• **TASK DETAILS**
Repeat every record exactly, but omit the images.

++++ INPUT RECORDS

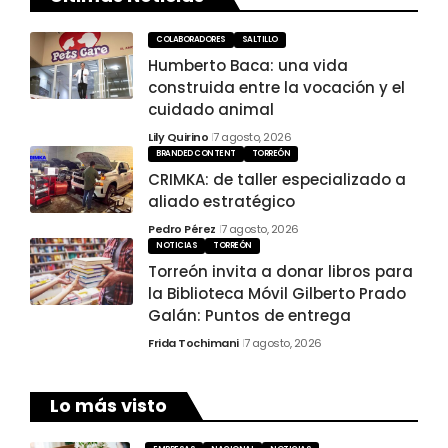
COLABORADORES
SALTILLO
Humberto Baca: una vida
construida entre la vocación y el
cuidado animal
Lily Quirino
7 agosto, 2026
BRANDED CONTENT
TORREÓN
CRIMKA: de taller especializado a
aliado estratégico
Pedro Pérez
7 agosto, 2026
NOTICIAS
TORREÓN
Torreón invita a donar libros para
la Biblioteca Móvil Gilberto Prado
Galán: Puntos de entrega
Frida Tochimani
7 agosto, 2026
Lo más visto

++++++++

• **EXERCISE RESPONSE**
COLABORADORES
SALTILLO
Humberto Baca: una vida
construida entre la vocación y el
cuidado animal
Lily Quirino
7 agosto, 2026
BRANDED CONTENT
TORREÓN
CRIMKA: de taller especializado a
aliado estratégico
Pedro Pérez
7 agosto, 2026
NOTICIAS
TORREÓN
Torreón invita a donar libros para
la Biblioteca Móvil Gilberto Prado
Galán: Puntos de entrega
Frida Tochimani
7 agosto, 2026
Lo más visto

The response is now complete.